When you can't control your financial life, make sure someone you trust will. No one is immune from aging or the loss of mental clarity that may come with it. And you're never immune to health crises that may leave you unable to handle the business of your life: paying bills, managing investments or making key financial decisions.
Granting to someone you trust the power of attorney, allows that person -- known as your "agent" or "attorney in fact", to manage your financial affairs if you become unable to do so. Your agent is empowered to sign your name and is obligated to be your fiduciary, (meaning they must act in your best financial interest at all times and in accordance with your wishes).
There are different kinds of powers of attorney, but in estate planning there are two essential types you should know about:
The first is the "Property & Financial Affairs power of attorney," which only goes into effect under circumstances that you specify, the most typical being when you become incapacitated. Often that means your agent cannot act until he or she provides doctors' letters and sometimes court orders to prove you are incapable of making decisions for yourself.
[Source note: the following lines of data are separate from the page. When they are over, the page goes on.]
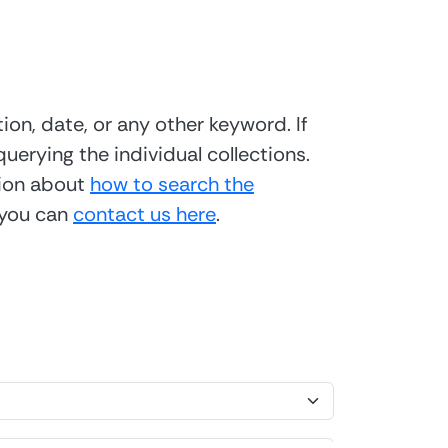
ion, date, or any other keyword. If
uerying the individual collections.
tion about
how to search the
 you can
contact us here
.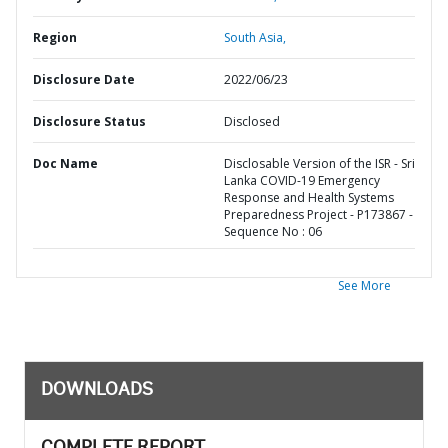
Region
South Asia,
Disclosure Date
2022/06/23
Disclosure Status
Disclosed
Doc Name
Disclosable Version of the ISR - Sri
Lanka COVID-19 Emergency
Response and Health Systems
Preparedness Project - P173867 -
Sequence No : 06
See More
DOWNLOADS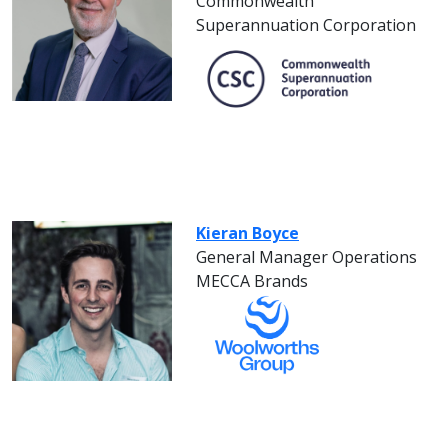
Commonwealth
Superannuation Corporation
Kieran Boyce
General Manager Operations
MECCA Brands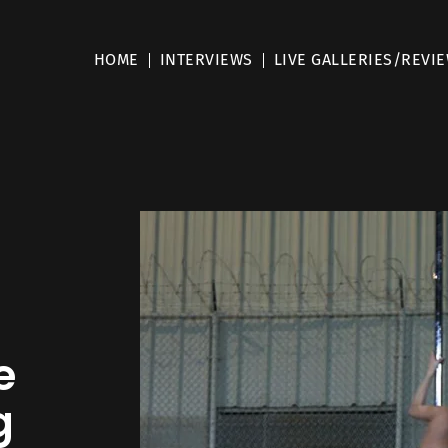
HOME
INTERVIEWS
LIVE GALLERIES/REVI
e
g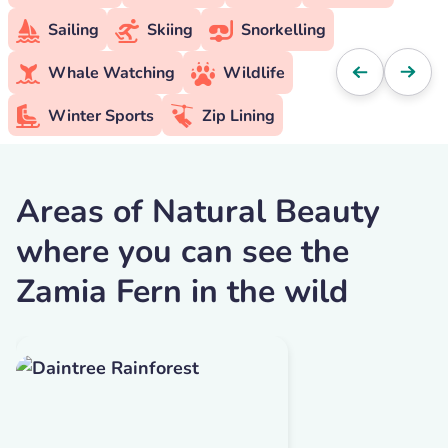
Sailing
Skiing
Snorkelling
Whale Watching
Wildlife
Winter Sports
Zip Lining
Areas of Natural Beauty
where you can see the
Zamia Fern in the wild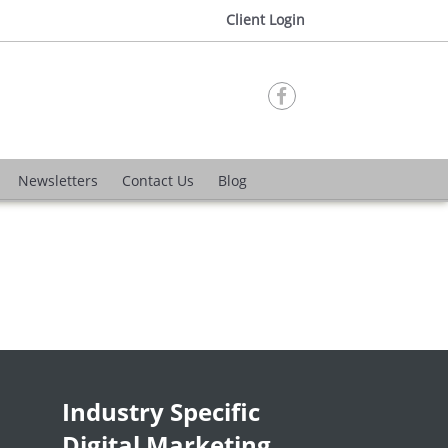
Client Login

Newsletters
Contact Us
Blog
Industry Specific
Digital Marketing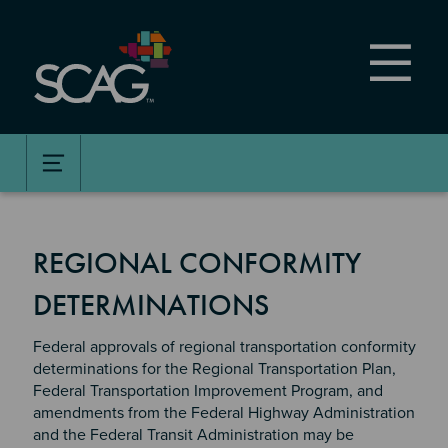
Skip
to
main
content
REGIONAL CONFORMITY
DETERMINATIONS
Federal approvals of regional transportation conformity
determinations for the Regional Transportation Plan,
Federal Transportation Improvement Program, and
amendments from the Federal Highway Administration
and the Federal Transit Administration may be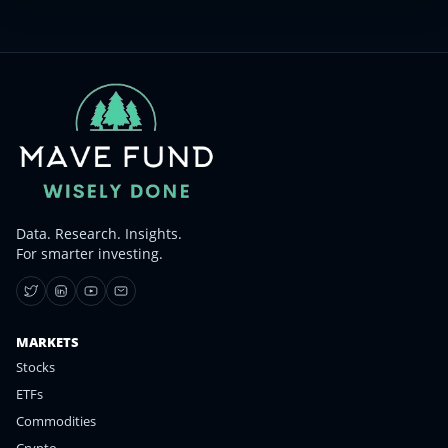
Data. Research. Insights.
For smarter investing.
MARKETS
Stocks
ETFs
Commodities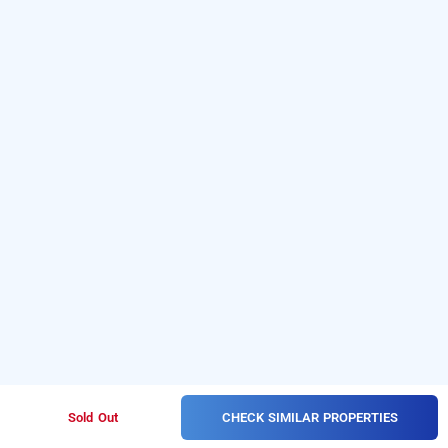
CHECK SIMILAR PROPERTIES
Sold Out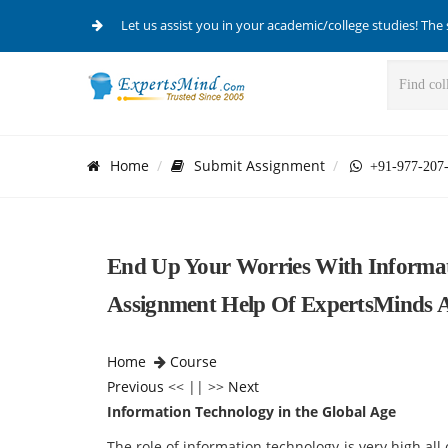
Let us assist you in your academic/college studies! The 
Home
Submit Assignment
+91-977-207
End Up Your Worries With Informat
Assignment Help Of ExpertsMinds 
Home
Course
Previous
<< || >>
Next
Information Technology in the Global Age
The role of information technology is very high all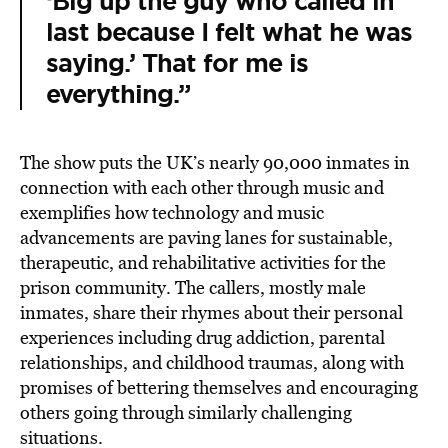
‘Big up the guy who called in
last because I felt what he was
saying.’ That for me is
everything.”
The show puts the UK’s nearly 90,000 inmates in
connection with each other through music and
exemplifies how technology and music
advancements are paving lanes for sustainable,
therapeutic, and rehabilitative activities for the
prison community. The callers, mostly male
inmates, share their rhymes about their personal
experiences including drug addiction, parental
relationships, and childhood traumas, along with
promises of bettering themselves and encouraging
others going through similarly challenging
situations.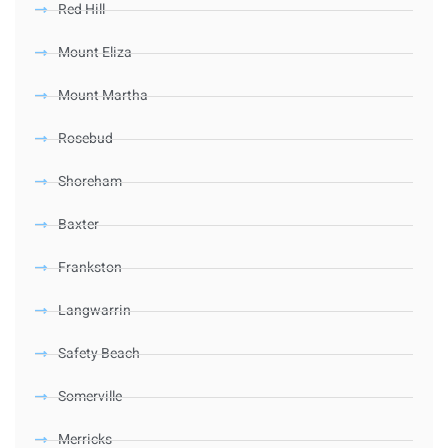
Red Hill
Mount Eliza
Mount Martha
Rosebud
Shoreham
Baxter
Frankston
Langwarrin
Safety Beach
Somerville
Merricks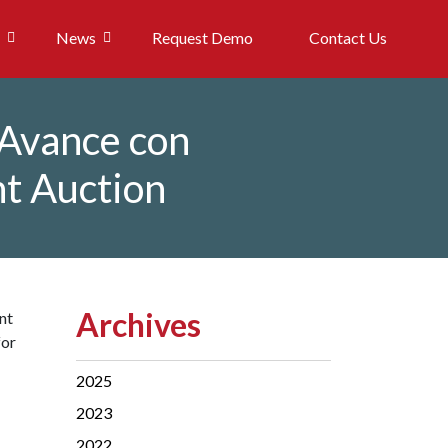
News
Request Demo
Contact Us
 Avance con
nt Auction
Archives
nt
for
2025
2023
2022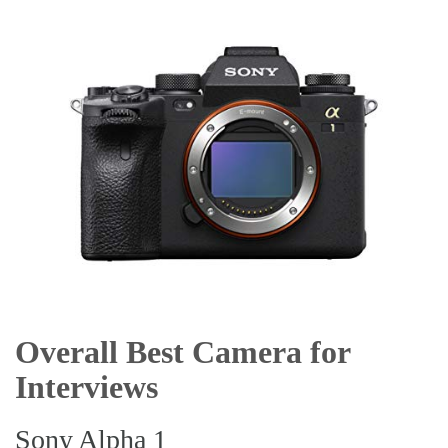
Overall Best Camera for
Interviews
Sony Alpha 1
The second is the "Health & Welfare Power of attorney." (Living Will) this is effective if you need medical treatment but are unable to decide for yourself an attorney can decide what form the treament should take. In any case, take care in choosing your agent. That person should be competent, trustworthy, willing to take on the burden of your affairs and financially secure.
If you choose a relative or friend as your agent, you probably won't have to pay them. But if you name a bank, lawyer or other outside party, you will have to negotiate compensation, which can range from hourly fees to a percentage of your assets paid annually.
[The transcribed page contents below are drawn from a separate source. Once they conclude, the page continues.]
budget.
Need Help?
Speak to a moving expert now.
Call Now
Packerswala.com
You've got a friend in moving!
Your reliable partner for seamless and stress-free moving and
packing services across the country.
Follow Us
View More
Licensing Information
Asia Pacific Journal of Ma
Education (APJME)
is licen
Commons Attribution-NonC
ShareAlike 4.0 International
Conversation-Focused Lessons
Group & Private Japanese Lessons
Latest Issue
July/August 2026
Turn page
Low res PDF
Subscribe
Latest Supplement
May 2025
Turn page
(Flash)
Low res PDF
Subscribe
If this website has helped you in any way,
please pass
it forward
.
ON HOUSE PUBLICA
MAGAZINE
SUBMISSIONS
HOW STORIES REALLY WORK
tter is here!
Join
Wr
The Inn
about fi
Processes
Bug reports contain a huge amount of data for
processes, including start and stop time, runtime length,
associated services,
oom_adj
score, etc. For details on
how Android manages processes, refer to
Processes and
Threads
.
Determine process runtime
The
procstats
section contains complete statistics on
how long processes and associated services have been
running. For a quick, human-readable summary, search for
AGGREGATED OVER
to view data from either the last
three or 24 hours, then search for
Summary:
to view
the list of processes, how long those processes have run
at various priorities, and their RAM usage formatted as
If you do become incapacitated without having assigned power of attorney, the court will step in to appoint one for you. The full cost of this process will be borne by your family , not including the cost of the appointed annual visits to court to report on your situation. Plus, the person chosen may not be someone you would have picked.
The different types of Lasting Power of Attorney:
There are two different types of Lasting Power of Attorney:
•Health and Welfare Lasting Power of Attorney (Living Will)
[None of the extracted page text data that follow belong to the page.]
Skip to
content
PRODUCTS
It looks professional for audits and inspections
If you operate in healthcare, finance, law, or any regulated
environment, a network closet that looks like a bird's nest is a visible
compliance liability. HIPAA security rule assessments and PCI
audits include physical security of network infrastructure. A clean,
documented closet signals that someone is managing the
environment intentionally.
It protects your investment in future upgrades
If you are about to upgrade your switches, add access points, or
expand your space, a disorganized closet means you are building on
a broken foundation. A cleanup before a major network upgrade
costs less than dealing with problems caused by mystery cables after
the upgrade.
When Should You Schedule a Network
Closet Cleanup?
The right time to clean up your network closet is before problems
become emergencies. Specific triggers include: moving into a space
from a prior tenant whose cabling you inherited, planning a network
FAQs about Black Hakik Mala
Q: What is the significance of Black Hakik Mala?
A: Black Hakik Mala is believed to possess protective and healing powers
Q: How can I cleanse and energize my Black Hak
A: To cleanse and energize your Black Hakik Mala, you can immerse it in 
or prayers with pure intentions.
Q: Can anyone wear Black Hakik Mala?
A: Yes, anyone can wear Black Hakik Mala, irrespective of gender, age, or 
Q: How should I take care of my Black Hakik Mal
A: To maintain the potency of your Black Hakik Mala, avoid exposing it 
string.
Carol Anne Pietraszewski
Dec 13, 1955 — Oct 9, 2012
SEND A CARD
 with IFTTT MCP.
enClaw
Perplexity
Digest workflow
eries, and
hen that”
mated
A health and welfare Lasting Power of Attorney allows you to choose one or more people to make decisions for things such as medical treatment. A health and welfare Lasting Power of Attorney can only be used if you lack the ability to make decisions for yourself.
•Property and Financial Affairs Lasting Power of Attorney
A property and financial affairs Lasting Power of Attorney lets you choose one or more people to make property and financial affairs decisions for you. This could include decisions about paying bills or selling your home. You can appoint someone as an attorney to look after your property and financial affairs at any time. You can also include a condition that means the attorney can only make decisions when you lose the ability to do so yourself.